The Second Circuit Court of Appeals today opened the door to unlimited super-PAC spending in the New York mayor's race, despite a state law setting an annual cap of $150,000 in political contributions to groups including those making independent expenditures for or against candidates. An entity called New York Progress and Protection PAC has a donor who wants to contribute $200,000 so it can help elect Joseph Lhota mayor. The court ruled that the law is unlikely to survive constitutional scrutiny, so it lifted a hold that had prevented NYPPP from vacuuming in huge amounts of money.
Given the sorry state of the law as set by the Roberts Court, this is not at all surprising. The Second Circuit pointed to Citizens United as compelling this result:
The Supreme Court held in Citizens United v. FEC that the government has no anti-corruption interest in limiting independent expenditures. It follows that a donor to an independent expenditure committee such as NYPPP is even further removed from political candidates and may not be limited in his ability to contribute to such committees.

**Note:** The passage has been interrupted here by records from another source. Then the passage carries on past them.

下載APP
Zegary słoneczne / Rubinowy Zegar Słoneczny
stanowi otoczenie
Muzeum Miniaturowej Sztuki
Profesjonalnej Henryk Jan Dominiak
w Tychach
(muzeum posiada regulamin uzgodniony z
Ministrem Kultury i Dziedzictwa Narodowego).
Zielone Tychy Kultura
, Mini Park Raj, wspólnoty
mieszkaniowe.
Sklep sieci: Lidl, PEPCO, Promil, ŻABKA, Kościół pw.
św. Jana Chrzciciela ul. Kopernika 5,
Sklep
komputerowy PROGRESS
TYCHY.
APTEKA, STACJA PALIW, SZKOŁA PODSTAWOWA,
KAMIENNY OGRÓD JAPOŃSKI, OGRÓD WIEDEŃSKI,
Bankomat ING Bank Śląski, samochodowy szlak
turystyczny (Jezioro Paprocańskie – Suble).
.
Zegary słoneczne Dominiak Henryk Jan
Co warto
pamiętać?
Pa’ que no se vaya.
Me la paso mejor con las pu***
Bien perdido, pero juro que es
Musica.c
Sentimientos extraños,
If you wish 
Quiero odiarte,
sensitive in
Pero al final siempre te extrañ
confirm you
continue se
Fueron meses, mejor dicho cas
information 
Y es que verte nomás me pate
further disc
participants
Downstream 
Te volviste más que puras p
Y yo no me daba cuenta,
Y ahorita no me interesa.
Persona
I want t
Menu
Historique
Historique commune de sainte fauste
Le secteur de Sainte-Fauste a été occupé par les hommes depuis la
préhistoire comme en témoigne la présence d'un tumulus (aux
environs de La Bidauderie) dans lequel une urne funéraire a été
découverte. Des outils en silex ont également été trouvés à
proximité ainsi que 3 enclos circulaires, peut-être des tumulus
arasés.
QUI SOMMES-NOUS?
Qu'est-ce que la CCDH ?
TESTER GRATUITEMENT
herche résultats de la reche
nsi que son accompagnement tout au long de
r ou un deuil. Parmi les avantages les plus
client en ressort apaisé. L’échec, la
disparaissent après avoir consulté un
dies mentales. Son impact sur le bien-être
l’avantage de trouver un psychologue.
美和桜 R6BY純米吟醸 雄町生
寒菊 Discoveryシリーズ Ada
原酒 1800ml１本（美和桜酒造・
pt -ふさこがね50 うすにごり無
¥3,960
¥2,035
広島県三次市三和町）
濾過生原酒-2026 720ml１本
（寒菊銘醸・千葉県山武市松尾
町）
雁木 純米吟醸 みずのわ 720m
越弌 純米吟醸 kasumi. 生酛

Preventing quid pro quo corruption is the only government interest strong enough to justify restrictions on political speech, see [Citizens United], and the threat of quid pro quo corruption does not arise when individuals make contributions to groups that engage in independent spending on political speech.
The Roberts Court's cramped view of the type of corruption that the American people can protect our electoral system from is at the heart of its crusade against efforts to protect the integrity of our electoral system. As Justice Stevens wrote in his Citizens United dissent:
Corruption operates along a spectrum, and the majority's apparent belief that quid pro quo arrangements can be neatly demarcated from other improper influences does not accord with the theory or reality of politics.
No, the Roberts Court's view doesn't accord with reality, but it does accord with empowering the powerful, especially corporate interests.